We held in FAA, for reasons fully explained there, that the only relevant public interest to be considered in this context is the extent to which the requested disclosure would shed light on the agency's performance of its statutory duties or otherwise inform citizens as to the activities of the Government. Id. at 347-48. More particularly, we held that the public interest in collective bargaining that is embodied in the Statute, or specific to a union in fulfilling its obligations under the Statute, will no longer be considered in our analysis under Exemption 6 of the FOIA. Id.
Once the respective interests have been articulated, we will balance the privacy interests of employees against the public interest in disclosure. Id. at 346. If the privacy interests outweigh the pubic interest, we will find that disclosure of the information would constitute a clearly unwarranted invasion of personal privacy under Exemption 6 of the FOIA and, therefore, that disclosure is "prohibited by law" within the meaning of section 7114(b)(4) of the Statute. Id. On the other hand, if the public interest outweighs the privacy interests, we will conclude that disclosure would be required by the FOIA and, therefore, is not prohibited by the Privacy Act under section 7114(b)(4). Id.

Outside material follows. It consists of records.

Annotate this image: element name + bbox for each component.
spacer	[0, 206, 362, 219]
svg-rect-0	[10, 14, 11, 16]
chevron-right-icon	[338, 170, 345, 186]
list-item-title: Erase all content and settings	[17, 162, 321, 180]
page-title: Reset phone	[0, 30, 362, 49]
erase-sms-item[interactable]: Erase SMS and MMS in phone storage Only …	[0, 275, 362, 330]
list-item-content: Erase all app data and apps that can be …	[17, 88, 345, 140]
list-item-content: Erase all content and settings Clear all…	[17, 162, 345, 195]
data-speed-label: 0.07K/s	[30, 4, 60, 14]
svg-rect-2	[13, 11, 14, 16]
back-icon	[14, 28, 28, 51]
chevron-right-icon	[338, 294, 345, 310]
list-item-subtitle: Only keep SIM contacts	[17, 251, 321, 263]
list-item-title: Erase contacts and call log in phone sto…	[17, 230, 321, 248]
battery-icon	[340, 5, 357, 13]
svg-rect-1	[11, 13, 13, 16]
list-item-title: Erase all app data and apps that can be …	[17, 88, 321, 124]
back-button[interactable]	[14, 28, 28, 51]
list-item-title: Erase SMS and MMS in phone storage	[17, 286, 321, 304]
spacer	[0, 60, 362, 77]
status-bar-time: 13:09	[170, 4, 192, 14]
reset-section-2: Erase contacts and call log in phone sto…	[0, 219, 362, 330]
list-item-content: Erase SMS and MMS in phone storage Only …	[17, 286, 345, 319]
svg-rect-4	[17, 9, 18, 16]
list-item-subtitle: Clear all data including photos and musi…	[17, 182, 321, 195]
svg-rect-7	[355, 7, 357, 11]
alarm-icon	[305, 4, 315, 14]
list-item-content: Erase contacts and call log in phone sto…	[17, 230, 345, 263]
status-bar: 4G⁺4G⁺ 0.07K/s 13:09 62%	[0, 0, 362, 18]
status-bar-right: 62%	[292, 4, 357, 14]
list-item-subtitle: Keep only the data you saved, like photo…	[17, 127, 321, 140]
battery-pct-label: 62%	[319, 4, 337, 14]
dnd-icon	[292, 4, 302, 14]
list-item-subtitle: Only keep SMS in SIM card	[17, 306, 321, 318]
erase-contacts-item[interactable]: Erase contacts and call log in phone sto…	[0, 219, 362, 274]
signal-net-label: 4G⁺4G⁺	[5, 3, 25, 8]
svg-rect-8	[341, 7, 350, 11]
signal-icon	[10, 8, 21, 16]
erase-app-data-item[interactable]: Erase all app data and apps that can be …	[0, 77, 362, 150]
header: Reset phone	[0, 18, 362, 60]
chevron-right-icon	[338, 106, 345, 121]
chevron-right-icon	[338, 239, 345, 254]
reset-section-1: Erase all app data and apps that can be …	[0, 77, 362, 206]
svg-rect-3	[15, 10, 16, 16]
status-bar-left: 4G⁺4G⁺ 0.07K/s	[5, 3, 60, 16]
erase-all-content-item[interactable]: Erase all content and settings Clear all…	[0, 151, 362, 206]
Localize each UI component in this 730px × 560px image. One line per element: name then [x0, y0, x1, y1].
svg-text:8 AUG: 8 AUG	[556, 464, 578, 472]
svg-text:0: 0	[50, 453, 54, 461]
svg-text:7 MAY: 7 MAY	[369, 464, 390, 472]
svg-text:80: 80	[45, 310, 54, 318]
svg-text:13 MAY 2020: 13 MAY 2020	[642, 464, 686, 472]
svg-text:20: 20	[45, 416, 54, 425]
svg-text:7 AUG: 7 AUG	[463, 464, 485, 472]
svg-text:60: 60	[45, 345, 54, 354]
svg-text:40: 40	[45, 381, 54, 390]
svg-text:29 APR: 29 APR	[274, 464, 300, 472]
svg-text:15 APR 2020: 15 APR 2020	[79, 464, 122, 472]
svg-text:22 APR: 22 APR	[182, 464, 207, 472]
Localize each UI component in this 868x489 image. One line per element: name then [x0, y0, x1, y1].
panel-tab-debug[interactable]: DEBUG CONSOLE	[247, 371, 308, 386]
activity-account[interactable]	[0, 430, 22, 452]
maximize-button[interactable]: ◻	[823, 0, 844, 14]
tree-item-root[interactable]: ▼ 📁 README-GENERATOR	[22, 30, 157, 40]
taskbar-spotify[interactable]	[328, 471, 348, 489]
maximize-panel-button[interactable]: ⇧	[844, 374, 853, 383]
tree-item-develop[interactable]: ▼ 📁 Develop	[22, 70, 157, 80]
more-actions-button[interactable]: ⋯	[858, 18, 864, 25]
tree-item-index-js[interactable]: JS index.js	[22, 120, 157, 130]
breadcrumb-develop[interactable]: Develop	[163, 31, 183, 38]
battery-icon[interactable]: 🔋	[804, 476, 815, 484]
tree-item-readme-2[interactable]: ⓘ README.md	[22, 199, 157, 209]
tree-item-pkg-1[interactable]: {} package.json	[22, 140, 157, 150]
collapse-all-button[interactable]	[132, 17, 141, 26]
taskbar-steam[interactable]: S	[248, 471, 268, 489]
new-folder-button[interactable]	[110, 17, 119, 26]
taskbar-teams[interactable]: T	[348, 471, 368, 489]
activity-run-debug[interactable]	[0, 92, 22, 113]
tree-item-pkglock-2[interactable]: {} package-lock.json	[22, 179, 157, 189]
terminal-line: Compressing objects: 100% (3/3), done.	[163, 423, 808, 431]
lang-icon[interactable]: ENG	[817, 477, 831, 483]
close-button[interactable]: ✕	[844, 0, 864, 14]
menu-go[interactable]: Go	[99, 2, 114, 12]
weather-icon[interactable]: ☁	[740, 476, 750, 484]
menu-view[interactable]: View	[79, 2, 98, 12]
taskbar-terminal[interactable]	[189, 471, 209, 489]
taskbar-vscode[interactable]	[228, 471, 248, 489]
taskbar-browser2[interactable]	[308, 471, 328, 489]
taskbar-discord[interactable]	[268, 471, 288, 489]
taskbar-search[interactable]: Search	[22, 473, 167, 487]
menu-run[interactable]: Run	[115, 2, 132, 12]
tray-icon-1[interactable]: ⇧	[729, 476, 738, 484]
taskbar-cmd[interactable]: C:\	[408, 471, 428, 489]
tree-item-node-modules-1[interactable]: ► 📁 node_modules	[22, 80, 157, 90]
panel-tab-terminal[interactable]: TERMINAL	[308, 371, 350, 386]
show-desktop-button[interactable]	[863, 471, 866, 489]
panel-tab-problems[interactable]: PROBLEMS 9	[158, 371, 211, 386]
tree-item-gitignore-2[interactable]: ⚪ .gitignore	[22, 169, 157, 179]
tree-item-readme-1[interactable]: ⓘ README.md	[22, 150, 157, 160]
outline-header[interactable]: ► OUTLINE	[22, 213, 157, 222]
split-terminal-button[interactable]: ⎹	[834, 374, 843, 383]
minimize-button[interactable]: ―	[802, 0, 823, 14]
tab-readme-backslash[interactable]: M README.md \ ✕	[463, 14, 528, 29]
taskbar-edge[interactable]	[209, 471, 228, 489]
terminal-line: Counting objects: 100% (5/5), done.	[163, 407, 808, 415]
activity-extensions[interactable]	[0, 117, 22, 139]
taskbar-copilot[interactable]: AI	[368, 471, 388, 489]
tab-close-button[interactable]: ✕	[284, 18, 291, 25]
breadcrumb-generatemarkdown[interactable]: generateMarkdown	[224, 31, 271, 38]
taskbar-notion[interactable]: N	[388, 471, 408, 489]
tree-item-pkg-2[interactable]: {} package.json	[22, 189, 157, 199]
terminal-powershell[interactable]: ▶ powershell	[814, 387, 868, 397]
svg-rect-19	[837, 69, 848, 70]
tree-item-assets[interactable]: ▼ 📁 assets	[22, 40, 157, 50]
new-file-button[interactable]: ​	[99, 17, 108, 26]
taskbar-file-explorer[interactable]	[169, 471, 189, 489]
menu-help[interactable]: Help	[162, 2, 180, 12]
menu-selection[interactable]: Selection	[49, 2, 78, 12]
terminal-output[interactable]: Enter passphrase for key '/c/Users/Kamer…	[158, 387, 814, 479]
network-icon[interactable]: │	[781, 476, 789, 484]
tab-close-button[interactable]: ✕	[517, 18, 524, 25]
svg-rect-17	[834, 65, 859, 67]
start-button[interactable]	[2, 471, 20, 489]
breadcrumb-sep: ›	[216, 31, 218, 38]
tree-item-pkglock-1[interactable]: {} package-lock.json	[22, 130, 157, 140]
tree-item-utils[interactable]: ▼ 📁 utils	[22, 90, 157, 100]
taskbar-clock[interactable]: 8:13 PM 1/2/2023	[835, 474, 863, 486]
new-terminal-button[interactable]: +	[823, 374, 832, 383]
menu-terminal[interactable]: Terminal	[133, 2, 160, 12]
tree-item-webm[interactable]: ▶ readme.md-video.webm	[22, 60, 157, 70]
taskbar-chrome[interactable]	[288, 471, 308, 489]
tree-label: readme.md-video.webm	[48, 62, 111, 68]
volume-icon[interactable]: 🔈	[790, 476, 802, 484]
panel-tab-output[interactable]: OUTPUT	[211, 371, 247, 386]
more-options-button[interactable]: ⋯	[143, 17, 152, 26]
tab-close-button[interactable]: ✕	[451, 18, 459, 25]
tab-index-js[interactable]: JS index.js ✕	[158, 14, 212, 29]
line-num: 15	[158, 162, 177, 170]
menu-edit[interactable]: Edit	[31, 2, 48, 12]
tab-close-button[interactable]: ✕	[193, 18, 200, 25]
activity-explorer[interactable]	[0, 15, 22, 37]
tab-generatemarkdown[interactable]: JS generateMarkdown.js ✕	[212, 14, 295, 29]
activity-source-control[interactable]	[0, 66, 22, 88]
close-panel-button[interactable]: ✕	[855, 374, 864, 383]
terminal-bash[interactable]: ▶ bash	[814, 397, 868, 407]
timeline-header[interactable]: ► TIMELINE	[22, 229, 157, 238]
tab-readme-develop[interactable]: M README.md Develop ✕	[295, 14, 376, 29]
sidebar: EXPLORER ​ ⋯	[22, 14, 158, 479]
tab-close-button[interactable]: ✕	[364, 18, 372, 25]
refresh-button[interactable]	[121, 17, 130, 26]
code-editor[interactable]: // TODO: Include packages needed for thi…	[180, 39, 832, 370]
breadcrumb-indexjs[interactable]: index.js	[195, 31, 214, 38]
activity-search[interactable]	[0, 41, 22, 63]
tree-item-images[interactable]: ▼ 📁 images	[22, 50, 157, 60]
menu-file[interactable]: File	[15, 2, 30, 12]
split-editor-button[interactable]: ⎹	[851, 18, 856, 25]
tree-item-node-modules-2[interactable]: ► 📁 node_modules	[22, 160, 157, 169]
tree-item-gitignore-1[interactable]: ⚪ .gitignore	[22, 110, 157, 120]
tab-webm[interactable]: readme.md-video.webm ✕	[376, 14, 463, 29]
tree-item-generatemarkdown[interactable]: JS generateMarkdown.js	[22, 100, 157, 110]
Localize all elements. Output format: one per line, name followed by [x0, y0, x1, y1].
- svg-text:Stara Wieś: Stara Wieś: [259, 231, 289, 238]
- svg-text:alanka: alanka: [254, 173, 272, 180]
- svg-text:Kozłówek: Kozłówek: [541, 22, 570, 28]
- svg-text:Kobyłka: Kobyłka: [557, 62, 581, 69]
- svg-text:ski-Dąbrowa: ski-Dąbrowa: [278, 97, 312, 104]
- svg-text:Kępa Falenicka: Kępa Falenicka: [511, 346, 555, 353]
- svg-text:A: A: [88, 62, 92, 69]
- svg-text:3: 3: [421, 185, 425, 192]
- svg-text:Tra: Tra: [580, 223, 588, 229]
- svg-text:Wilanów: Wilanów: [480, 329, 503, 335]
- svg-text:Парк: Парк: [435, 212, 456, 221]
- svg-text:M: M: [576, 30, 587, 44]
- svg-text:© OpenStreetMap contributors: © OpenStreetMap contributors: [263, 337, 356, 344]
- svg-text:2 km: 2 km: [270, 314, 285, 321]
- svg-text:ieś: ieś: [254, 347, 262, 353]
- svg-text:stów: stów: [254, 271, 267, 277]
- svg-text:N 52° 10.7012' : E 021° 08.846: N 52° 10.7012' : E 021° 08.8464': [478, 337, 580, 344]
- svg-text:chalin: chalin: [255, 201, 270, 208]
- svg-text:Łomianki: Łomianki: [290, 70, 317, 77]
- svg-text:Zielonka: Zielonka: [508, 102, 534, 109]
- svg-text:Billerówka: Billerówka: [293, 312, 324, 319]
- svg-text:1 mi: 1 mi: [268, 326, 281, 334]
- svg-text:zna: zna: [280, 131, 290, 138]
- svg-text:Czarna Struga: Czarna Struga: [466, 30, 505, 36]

Applying this analytical framework to the case before us, we find that disclosure of the requested information would implicate privacy interests. The applicable regulations concerning OPM ratings indicate that the rating is a numeric composite of the applicants' experience and test scores, designed to measure the applicants' eligibility for Federal employment. These regulations provide that OPM "shall prescribe the relative weights to be given subjects in an examination, and shall assign numerical ratings on a scale of 100." 5 C.F.R. § 337.101. The regulation further provides that for applicants who pass the entrance examination, OPM shall add points for veterans' experience and other "valuable experience," including that gained in religious, civic, welfare, service and organizational activities. Id.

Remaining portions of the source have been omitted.